# Exercise details
Word for word, write out all the entries below, omitting every picture.

# Page images and extracted text
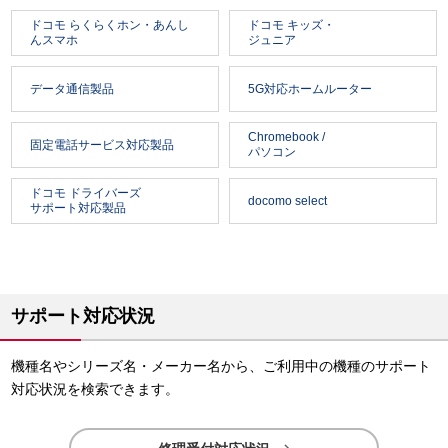
ドコモ らくらくホン・あんし
ドコモ キッズ・
んスマホ
ジュニア
データ通信製品
5G対応ホームルーター
Chromebook /
固定電話サービス対応製品
パソコン
ドコモ ドライバーズ
docomo select
サポート対応製品
サポート対応状況
機種名やシリーズ名・メーカー名から、ご利用中の機種のサポート
対応状況を検索できます。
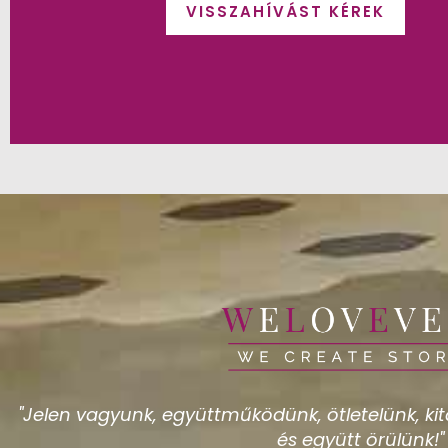
VISSZAHÍVÁST KÉREK
"Jelen vagyunk, együttműködünk, ötletelünk, kita
és együtt örülünk!"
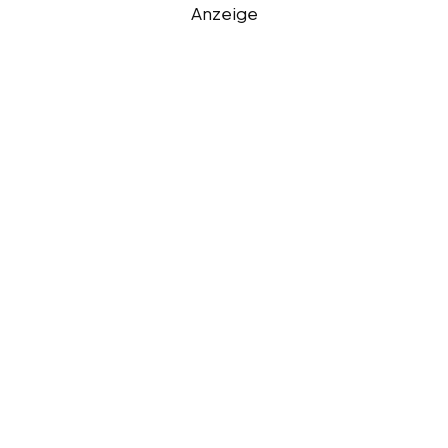
Anzeige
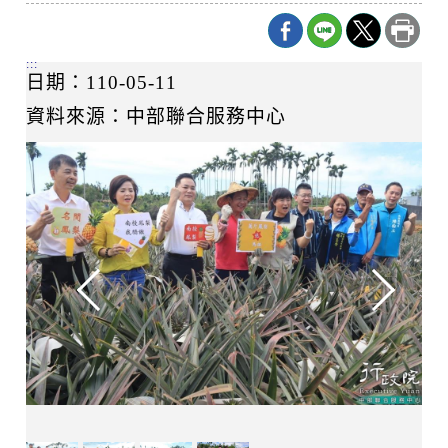
:::
日期：110-05-11
資料來源：中部聯合服務中心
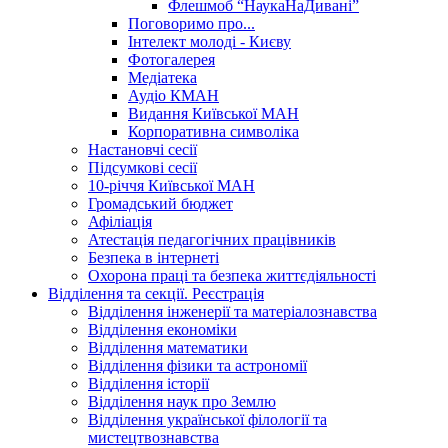
Флешмоб “НаукаНаДивані”
Поговоримо про...
Інтелект молоді - Києву
Фотогалерея
Медіатека
Аудіо КМАН
Видання Київської МАН
Корпоративна символіка
Настановчі сесії
Підсумкові сесії
10-річчя Київської МАН
Громадський бюджет
Афіліація
Атестація педагогічних працівників
Безпека в інтернеті
Охорона праці та безпека життєдіяльності
Відділення та секції. Реєстрація
Відділення інженерії та матеріалознавства
Відділення економіки
Відділення математики
Відділення фізики та астрономії
Відділення історії
Відділення наук про Землю
Відділення української філології та
мистецтвознавства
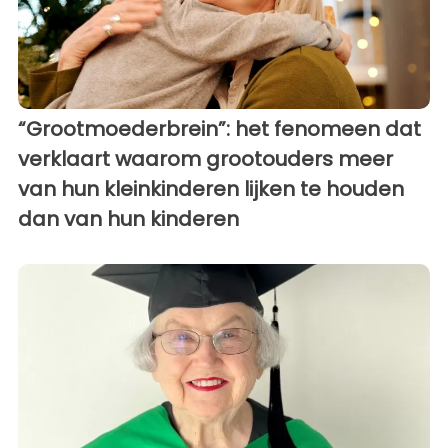
“Grootmoederbrein”: het fenomeen dat
verklaart waarom grootouders meer
van hun kleinkinderen lijken te houden
dan van hun kinderen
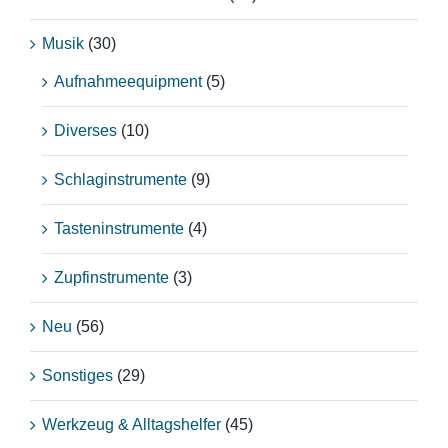
Musik
(30)
Aufnahmeequipment
(5)
Diverses
(10)
Schlaginstrumente
(9)
Tasteninstrumente
(4)
Zupfinstrumente
(3)
Neu
(56)
Sonstiges
(29)
Werkzeug & Alltagshelfer
(45)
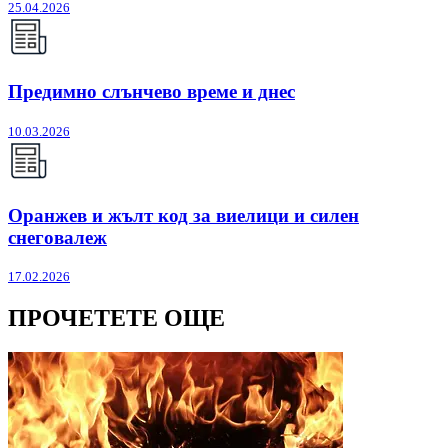
25.04.2026
Предимно слънчево време и днес
10.03.2026
Оранжев и жълт код за виелици и силен
снеговалеж
17.02.2026
ПРОЧЕТЕТЕ ОЩЕ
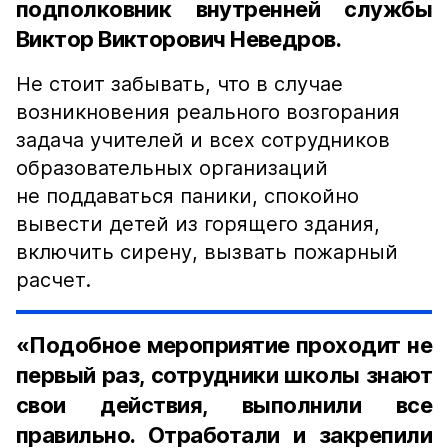
подполковник внутренней службы
Виктор Викторович Неведров.
Не стоит забывать, что в случае
возникновения реального возгорания
задача учителей и всех сотрудников
образовательных организаций
не поддаваться паники, спокойно
вывести детей из горящего здания,
включить сирену, вызвать пожарный
расчет.
«Подобное мероприятие проходит не
первый раз, сотрудники школы знают
свои действия, выполнили все
правильно. Отработали и закрепили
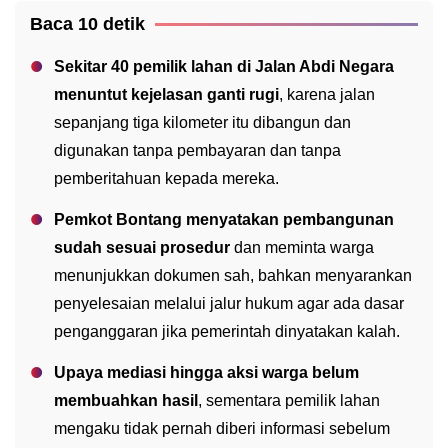
Baca 10 detik
Sekitar 40 pemilik lahan di Jalan Abdi Negara
menuntut kejelasan ganti rugi
, karena jalan
sepanjang tiga kilometer itu dibangun dan
digunakan tanpa pembayaran dan tanpa
pemberitahuan kepada mereka.
Pemkot Bontang menyatakan pembangunan
sudah sesuai prosedur
dan meminta warga
menunjukkan dokumen sah, bahkan menyarankan
penyelesaian melalui jalur hukum agar ada dasar
penganggaran jika pemerintah dinyatakan kalah.
Upaya mediasi hingga aksi warga belum
membuahkan hasil
, sementara pemilik lahan
mengaku tidak pernah diberi informasi sebelum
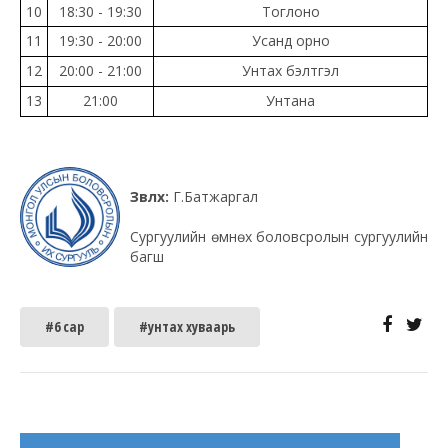
10
18:30 - 19:30
Тоглоно
11
19:30 - 20:00
Усанд орно
12
20:00 - 21:00
Унтах бэлтгэл
13
21:00
Унтана
Зөвлөх:
Г.Батжаргал
Сургуулийн өмнөх боловсролын сургуулийн
багш
#6 сар
#унтах хуваарь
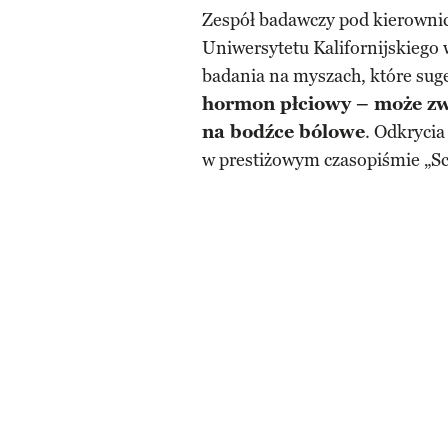
Zespół badawczy pod kierowni
Uniwersytetu Kalifornijskiego 
badania na myszach, które suge
hormon płciowy – może zw
na bodźce bólowe
. Odkrycia
w prestiżowym czasopiśmie „Sc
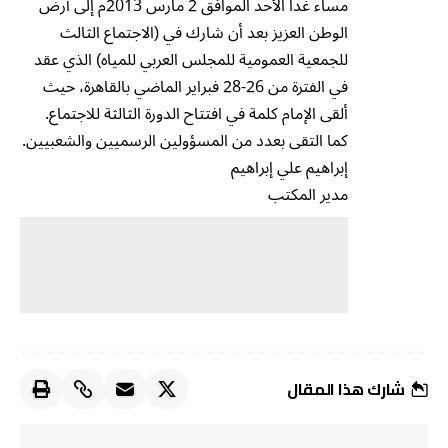
مساء غدا الأحد الموافق 2 مارس 2013م إلى أرض
الوطن العزيز بعد أن شارك في (الاجتماع الثالث
للجمعية العمومية للمجلس العربي للمياه) الذي عقد
في الفترة من 26-28 فبراير الماضي بالقاهرة، حيث
ألقى الإمام كلمة في افتتاح الدورة الثالثة للاجتماع.
كما التقى بعدد من المسؤولين الرسميين والشعبيين.
إبراهيم علي إبراهيم
مدير المكتب
شارك هذا المقال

# Response to this task
ドコモ らくらくホン・あんし
ドコモ キッズ・
んスマホ
ジュニア
データ通信製品
5G対応ホームルーター
Chromebook /
固定電話サービス対応製品
パソコン
ドコモ ドライバーズ
docomo select
サポート対応製品
サポート対応状況
機種名やシリーズ名・メーカー名から、ご利用中の機種のサポート
対応状況を検索できます。
VISSZAHÍVÁST KÉREK
"Jelen vagyunk, együttműködünk, ötletelünk, kita
és együtt örülünk!"
Anzeige
:::
日期：110-05-11
資料來源：中部聯合服務中心
Флешмоб “НаукаНаДивані”
Поговоримо про...
Інтелект молоді - Києву
Фотогалерея
Медіатека
Аудіо КМАН
Видання Київської МАН
Корпоративна символіка
Настановчі сесії
Підсумкові сесії
10-річчя Київської МАН
Громадський бюджет
Афіліація
Атестація педагогічних працівників
Безпека в інтернеті
Охорона праці та безпека життєдіяльності
Відділення та секції. Реєстрація
Відділення інженерії та матеріалознавства
Відділення економіки
Відділення математики
Відділення фізики та астрономії
Відділення історії
Відділення наук про Землю
Відділення української філології та
мистецтвознавства
“Grootmoederbrein”: het fenomeen dat
verklaart waarom grootouders meer
van hun kleinkinderen lijken te houden
dan van hun kinderen
Musik
(30)
Aufnahmeequipment
(5)
Diverses
(10)
Schlaginstrumente
(9)
Tasteninstrumente
(4)
Zupfinstrumente
(3)
Neu
(56)
Sonstiges
(29)
Werkzeug & Alltagshelfer
(45)
25.04.2026
Предимно слънчево време и днес
10.03.2026
Оранжев и жълт код за виелици и силен
снеговалеж
17.02.2026
ПРОЧЕТЕТЕ ОЩЕ
подполковник внутренней службы
Виктор Викторович Неведров.
Не стоит забывать, что в случае
возникновения реального возгорания
задача учителей и всех сотрудников
образовательных организаций
не поддаваться паники, спокойно
вывести детей из горящего здания,
включить сирену, вызвать пожарный
расчет.
«Подобное мероприятие проходит не
первый раз, сотрудники школы знают
свои действия, выполнили все
правильно. Отработали и закрепили
Baca 10 detik
Sekitar 40 pemilik lahan di Jalan Abdi Negara
menuntut kejelasan ganti rugi
, karena jalan
sepanjang tiga kilometer itu dibangun dan
digunakan tanpa pembayaran dan tanpa
pemberitahuan kepada mereka.
Pemkot Bontang menyatakan pembangunan
sudah sesuai prosedur
dan meminta warga
menunjukkan dokumen sah, bahkan menyarankan
penyelesaian melalui jalur hukum agar ada dasar
penganggaran jika pemerintah dinyatakan kalah.
Upaya mediasi hingga aksi warga belum
membuahkan hasil
, sementara pemilik lahan
mengaku tidak pernah diberi informasi sebelum
10
18:30 - 19:30
Тоглоно
11
19:30 - 20:00
Усанд орно
12
20:00 - 21:00
Унтах бэлтгэл
13
21:00
Унтана
Зөвлөх:
Г.Батжаргал
Сургуулийн өмнөх боловсролын сургуулийн
багш
#6 сар
#унтах хуваарь
Zespół badawczy pod kierowni
Uniwersytetu Kalifornijskiego 
badania na myszach, które suge
hormon płciowy – może zw
na bodźce bólowe
. Odkrycia
w prestiżowym czasopiśmie „Sc
مساء غدا الأحد الموافق 2 مارس 2013م إلى أرض
الوطن العزيز بعد أن شارك في (الاجتماع الثالث
للجمعية العمومية للمجلس العربي للمياه) الذي عقد
في الفترة من 26-28 فبراير الماضي بالقاهرة، حيث
ألقى الإمام كلمة في افتتاح الدورة الثالثة للاجتماع.
كما التقى بعدد من المسؤولين الرسميين والشعبيين.
إبراهيم علي إبراهيم
مدير المكتب
شارك هذا المقال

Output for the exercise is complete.